* Task requirements: Find the string "link" in the records and copy each line where it occurs.

Records excerpted from a collection:
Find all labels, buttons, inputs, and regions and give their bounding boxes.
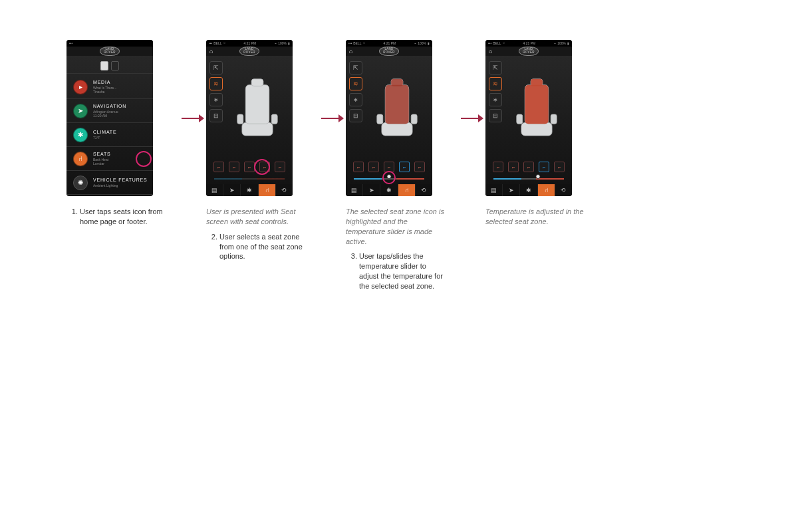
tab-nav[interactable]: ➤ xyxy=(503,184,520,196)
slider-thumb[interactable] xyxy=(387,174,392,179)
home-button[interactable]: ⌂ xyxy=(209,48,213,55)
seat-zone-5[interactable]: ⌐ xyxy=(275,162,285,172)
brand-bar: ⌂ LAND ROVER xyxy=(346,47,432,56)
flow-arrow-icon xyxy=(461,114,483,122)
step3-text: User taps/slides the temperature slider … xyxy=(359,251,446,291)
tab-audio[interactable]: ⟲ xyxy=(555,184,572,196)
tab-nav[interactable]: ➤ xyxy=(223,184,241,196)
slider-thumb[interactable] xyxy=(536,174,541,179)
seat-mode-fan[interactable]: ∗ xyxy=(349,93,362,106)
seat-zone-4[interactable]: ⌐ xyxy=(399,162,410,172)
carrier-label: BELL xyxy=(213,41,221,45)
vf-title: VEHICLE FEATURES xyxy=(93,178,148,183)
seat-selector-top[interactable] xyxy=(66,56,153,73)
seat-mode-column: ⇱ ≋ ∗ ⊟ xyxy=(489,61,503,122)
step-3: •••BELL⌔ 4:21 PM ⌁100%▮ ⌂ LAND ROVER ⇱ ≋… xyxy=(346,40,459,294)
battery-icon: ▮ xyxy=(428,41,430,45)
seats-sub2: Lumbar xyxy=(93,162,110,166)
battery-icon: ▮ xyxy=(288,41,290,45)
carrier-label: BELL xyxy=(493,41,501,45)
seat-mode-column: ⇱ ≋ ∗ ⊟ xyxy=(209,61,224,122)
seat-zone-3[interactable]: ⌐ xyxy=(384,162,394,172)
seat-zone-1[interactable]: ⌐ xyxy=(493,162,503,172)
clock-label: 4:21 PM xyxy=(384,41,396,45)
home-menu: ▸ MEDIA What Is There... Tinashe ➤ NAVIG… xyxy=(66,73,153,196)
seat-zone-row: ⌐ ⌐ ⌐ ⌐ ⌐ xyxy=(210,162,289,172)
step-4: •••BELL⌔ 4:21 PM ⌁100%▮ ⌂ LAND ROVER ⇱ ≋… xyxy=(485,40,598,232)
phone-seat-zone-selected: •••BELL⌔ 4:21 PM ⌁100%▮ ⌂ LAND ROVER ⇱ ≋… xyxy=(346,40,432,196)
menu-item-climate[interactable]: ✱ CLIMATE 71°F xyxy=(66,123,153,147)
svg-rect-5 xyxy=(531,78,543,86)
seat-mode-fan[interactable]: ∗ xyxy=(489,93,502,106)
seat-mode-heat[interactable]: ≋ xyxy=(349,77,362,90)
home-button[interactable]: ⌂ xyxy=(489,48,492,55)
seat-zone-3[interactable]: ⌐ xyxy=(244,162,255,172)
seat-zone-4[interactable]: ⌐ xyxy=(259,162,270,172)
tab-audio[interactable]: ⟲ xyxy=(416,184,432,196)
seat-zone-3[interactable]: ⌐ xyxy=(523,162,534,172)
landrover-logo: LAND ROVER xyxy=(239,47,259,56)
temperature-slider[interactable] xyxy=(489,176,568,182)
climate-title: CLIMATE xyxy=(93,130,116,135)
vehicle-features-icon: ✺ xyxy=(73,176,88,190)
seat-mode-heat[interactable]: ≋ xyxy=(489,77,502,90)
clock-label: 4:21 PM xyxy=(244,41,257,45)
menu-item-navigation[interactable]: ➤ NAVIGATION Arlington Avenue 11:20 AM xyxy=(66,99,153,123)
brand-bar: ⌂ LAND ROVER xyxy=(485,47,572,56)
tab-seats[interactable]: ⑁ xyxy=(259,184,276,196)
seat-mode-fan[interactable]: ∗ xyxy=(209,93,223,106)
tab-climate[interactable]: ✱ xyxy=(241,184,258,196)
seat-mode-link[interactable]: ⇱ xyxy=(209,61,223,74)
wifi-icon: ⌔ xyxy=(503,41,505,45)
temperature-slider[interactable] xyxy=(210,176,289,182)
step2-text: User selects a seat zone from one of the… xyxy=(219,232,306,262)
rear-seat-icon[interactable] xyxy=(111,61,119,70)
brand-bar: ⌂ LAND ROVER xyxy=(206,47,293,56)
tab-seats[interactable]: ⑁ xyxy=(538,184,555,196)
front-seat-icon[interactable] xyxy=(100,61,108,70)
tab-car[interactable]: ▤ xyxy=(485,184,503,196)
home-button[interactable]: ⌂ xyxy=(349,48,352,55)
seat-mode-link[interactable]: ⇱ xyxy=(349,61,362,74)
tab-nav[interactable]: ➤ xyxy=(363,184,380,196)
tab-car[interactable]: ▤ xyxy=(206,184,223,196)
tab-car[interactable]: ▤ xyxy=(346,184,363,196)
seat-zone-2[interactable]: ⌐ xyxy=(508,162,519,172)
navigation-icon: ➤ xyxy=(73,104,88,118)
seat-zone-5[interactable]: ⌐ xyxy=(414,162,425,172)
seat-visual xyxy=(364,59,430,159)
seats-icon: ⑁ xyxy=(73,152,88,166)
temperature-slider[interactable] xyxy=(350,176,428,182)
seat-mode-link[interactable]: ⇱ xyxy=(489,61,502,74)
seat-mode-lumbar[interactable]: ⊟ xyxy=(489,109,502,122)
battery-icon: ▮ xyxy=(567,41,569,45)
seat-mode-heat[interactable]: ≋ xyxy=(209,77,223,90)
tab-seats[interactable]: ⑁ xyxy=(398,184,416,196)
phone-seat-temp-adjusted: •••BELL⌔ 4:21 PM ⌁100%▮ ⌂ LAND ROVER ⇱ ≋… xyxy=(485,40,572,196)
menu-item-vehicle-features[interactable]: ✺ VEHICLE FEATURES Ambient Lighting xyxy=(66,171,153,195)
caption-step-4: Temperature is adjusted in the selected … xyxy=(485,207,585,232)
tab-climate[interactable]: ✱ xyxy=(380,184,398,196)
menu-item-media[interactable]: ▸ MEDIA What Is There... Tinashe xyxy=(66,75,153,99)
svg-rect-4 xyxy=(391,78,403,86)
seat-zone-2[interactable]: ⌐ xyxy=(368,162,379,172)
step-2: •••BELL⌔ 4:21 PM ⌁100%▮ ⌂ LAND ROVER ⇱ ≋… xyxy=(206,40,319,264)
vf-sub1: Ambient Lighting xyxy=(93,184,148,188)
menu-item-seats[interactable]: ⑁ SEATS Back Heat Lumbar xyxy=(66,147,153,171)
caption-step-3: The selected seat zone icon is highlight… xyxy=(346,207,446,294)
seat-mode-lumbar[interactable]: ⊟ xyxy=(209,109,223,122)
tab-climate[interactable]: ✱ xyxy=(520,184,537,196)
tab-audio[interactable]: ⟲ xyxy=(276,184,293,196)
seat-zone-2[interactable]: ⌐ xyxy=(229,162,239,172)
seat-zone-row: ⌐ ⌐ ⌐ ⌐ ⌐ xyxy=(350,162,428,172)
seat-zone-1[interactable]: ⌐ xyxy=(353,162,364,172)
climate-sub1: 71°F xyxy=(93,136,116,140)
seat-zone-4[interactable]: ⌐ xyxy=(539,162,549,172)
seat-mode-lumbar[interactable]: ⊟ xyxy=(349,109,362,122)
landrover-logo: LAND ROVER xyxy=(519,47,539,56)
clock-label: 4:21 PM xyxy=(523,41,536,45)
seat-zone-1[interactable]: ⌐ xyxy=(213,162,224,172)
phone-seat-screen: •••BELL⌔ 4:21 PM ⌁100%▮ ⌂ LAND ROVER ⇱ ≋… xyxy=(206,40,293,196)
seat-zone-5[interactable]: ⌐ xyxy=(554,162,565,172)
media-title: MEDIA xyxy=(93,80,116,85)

* Problem solution:
seat-mode-link[interactable]: ⇱ xyxy=(209,61,223,74)
seat-mode-link[interactable]: ⇱ xyxy=(349,61,362,74)
seat-mode-link[interactable]: ⇱ xyxy=(489,61,502,74)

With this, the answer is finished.